Arotrophora arcuatalis

Scientific classification
- Domain: Eukaryota
- Kingdom: Animalia
- Phylum: Arthropoda
- Class: Insecta
- Order: Lepidoptera
- Family: Tortricidae
- Genus: Arotrophora
- Species: A. arcuatalis
- Binomial name: Arotrophora arcuatalis (Walker, 1865)
- Synonyms: Scopula arcuatalis Walker, 1865; Crambus submarginellus Walker, 1866; Eromene transcissella Walker, 1866;

= Arotrophora arcuatalis =

- Authority: (Walker, 1865)
- Synonyms: Scopula arcuatalis Walker, 1865, Crambus submarginellus Walker, 1866, Eromene transcissella Walker, 1866

Species of moth

Arotrophora arcuatalis, commonly known as banksia boring moth or rarely banksia moth, is a species of Australian tortrid moth best known as a pest of Banksia.

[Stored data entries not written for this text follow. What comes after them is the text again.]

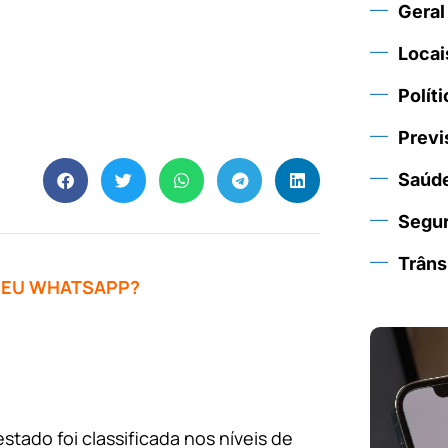
Geral
Locai
Políti
Previ
Saúd
Segu
Trâns
 SEU WHATSAPP?
tado foi classificada nos níveis de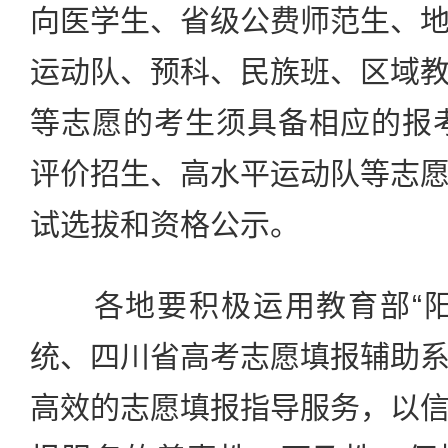
向医学生、省级公费师范生、
运动队、预科、民族班、区域
等志愿的考生须具备相应的报
评价招生、高水平运动队等志
试选拔和资格公示。
各地要积极运用教育部“阳
统、四川省高考志愿填报辅助
高效的志愿填报指导服务，以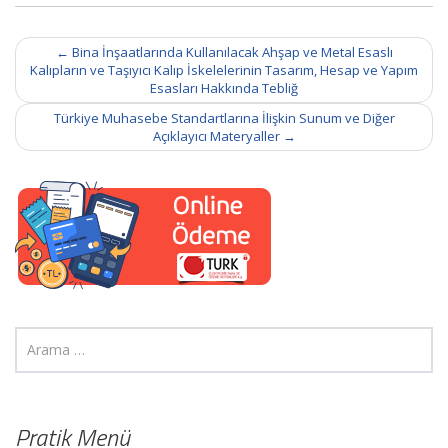
Post
←
Bina İnşaatlarında Kullanılacak Ahşap ve Metal Esaslı
navigation
Kalıpların ve Taşıyıcı Kalıp İskelelerinin Tasarım, Hesap ve Yapım
Esasları Hakkında Tebliğ
Türkiye Muhasebe Standartlarına İlişkin Sunum ve Diğer
Açıklayıcı Materyaller
→
Pratik Menü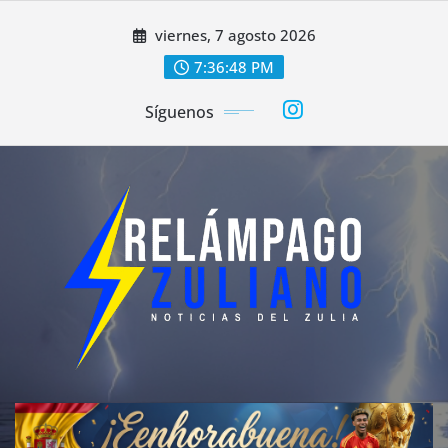
Saltar
viernes, 7 agosto 2026
al
contenido
7:36:49 PM
Síguenos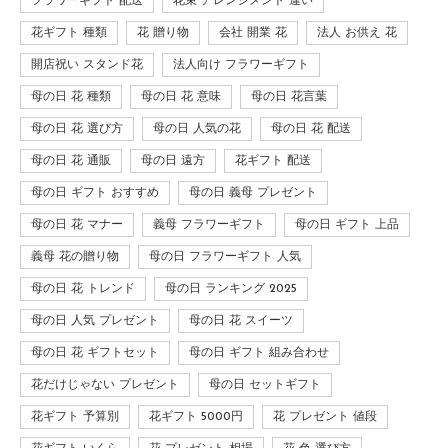
フラワーギフト 配送
花束 アレンジメント 違い
花ギフト 種類
花 贈り物
会社 開業 花
法人 お供え 花
開店祝い スタンド花
法人向け フラワーギフト
母の日 花 種類
母の日 花 意味
母の日 花言葉
母の日 花 選び方
母の日 人気の花
母の日 花 配送
母の日 花 通販
母の日 遠方
花ギフト 配送
母の日 ギフト おすすめ
母の日 義母 プレゼント
母の日 花 マナー
義母 フラワーギフト
母の日 ギフト 上品
義母 花の贈り物
母の日 フラワーギフト 人気
母の日 花 トレンド
母の日 ランキング 2025
母の日 人気 プレゼント
母の日 花 スイーツ
母の日 花 ギフトセット
母の日 ギフト 組み合わせ
花だけじゃない プレゼント
母の日 セットギフト
花ギフト 予算別
花ギフト 5000円
花 プレゼント 値段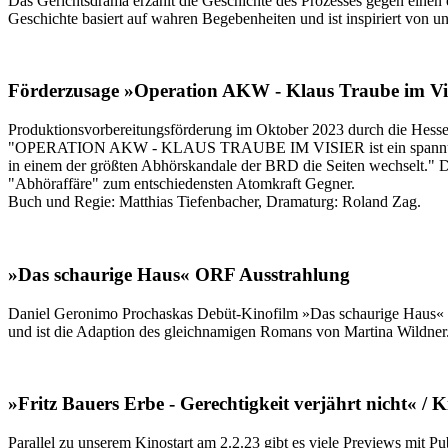
Das Gerichtsdrama erzählt die Geschichte des Prozesses gegen einen
Geschichte basiert auf wahren Begebenheiten und ist inspiriert von 
Förderzusage »Operation AKW - Klaus Traube im Vi
Produktionsvorbereitungsförderung im Oktober 2023 durch die Hess
"OPERATION AKW - KLAUS TRAUBE IM VISIER ist ein spannungsgelade
in einem der größten Abhörskandale der BRD die Seiten wechselt." D
"Abhöraffäre" zum entschiedensten Atomkraft Gegner.
Buch und Regie: Matthias Tiefenbacher, Dramaturg: Roland Zag.
»Das schaurige Haus« ORF Ausstrahlung
Daniel Geronimo Prochaskas Debüt-Kinofilm »Das schaurige Haus«
und ist die Adaption des gleichnamigen Romans von Martina Wildne
»Fritz Bauers Erbe - Gerechtigkeit verjährt nicht« / K
Parallel zu unserem Kinostart am 2.2.23 gibt es viele Previews mit 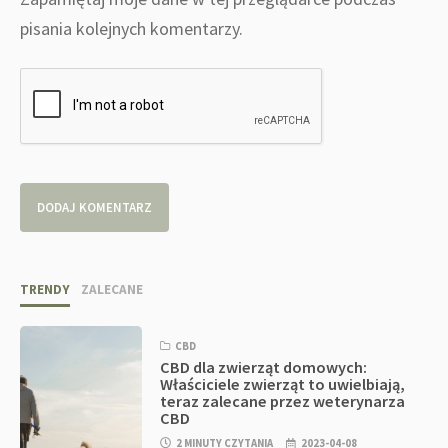
pisania kolejnych komentarzy.
TRENDY
ZALECANE
CBD
CBD dla zwierząt domowych:
Właściciele zwierząt to uwielbiają,
teraz zalecane przez weterynarza
CBD
2 MINUTY CZYTANIA
2023-04-08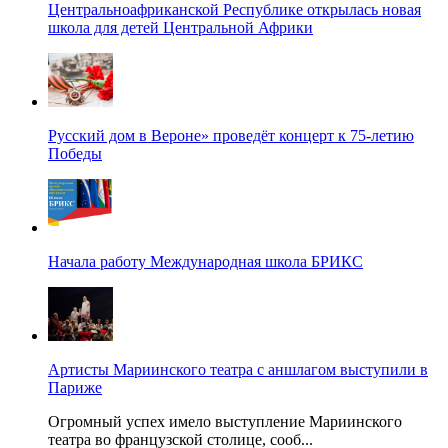
Центральноафриканской Республике открылась новая
школа для детей Центральной Африки
Русский дом в Вероне» проведёт концерт к 75-летию
Победы
Начала работу Международная школа БРИКС
Артисты Мариинского театра с аншлагом выступили в
Париже
Огромный успех имело выступление Мариинского
театра во французской столице, сооб...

First described by Francis Walker in 1865, it is the type species for Arotrophora. It occurs throughout coastal and sub-coastal areas of southern Australia. Adults are grey with brown and white markings.

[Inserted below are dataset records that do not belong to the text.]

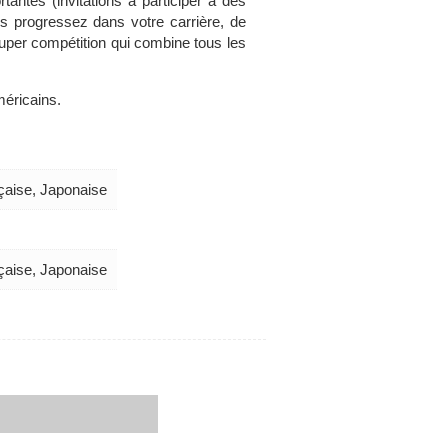
rtantes (invitations à participer à des
us progressez dans votre carrière, de
super compétition qui combine tous les
méricains.
çaise, Japonaise
çaise, Japonaise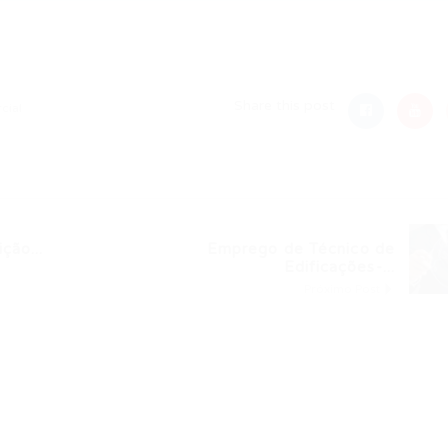
nger
re
Share this post
cial
ção...
Emprego de Técnico de
Edificações-...
Próximo Post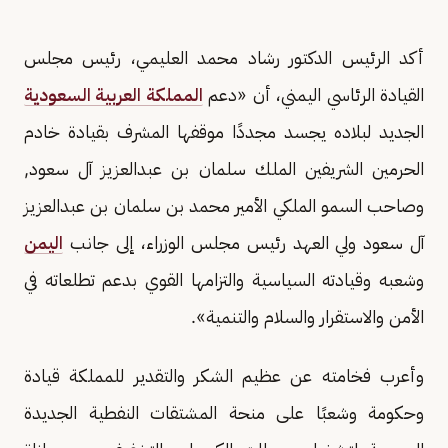
أكد الرئيس الدكتور رشاد محمد العليمي، رئيس مجلس
القيادة الرئاسي اليمني، أن «دعم
المملكة العربية السعودية
الجديد لبلاده يجسد مجددًا موقفها المشرف بقيادة خادم
الحرمين الشريفين الملك سلمان بن عبدالعزيز آل سعود,
وصاحب السمو الملكي الأمير محمد بن سلمان بن عبدالعزيز
آل سعود ولي العهد رئيس مجلس الوزراء، إلى جانب
اليمن
وشعبه وقيادته السياسية والتزامها القوي بدعم تطلعاته في
الأمن والاستقرار والسلام والتنمية».
وأعرب فخامته عن عظيم الشكر والتقدير للمملكة قيادة
وحكومة وشعبًا على منحة المشتقات النفطية الجديدة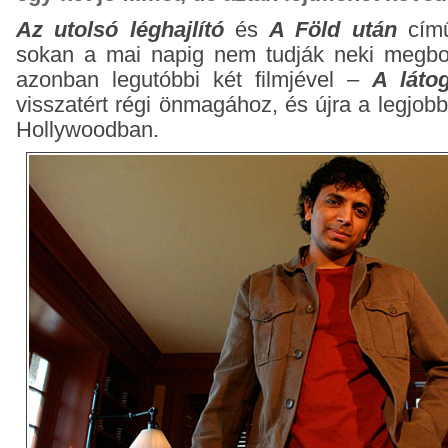
Az utolsó léghajlító
és
A Föld után
című
sokan a mai napig nem tudják neki megbo
azonban legutóbbi két filmjével –
A láto
visszatért régi önmagához, és újra a legjob
Hollywoodban.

The moth lays its eggs on the surface of the flower spikes of Banksia while in early bud, and the larvae tunnel into the axis of the spike, boring from follicle to follicle to consume the seeds. They infest a wide range of Banksia species, in some species substantially reducing the seed set. In the cut flower industry, their tunnelling affects the cosmetic qualities of flower spikes, rendering them unsaleable. As a result, there has been significant research into control of the moth, including identification of its pheromones.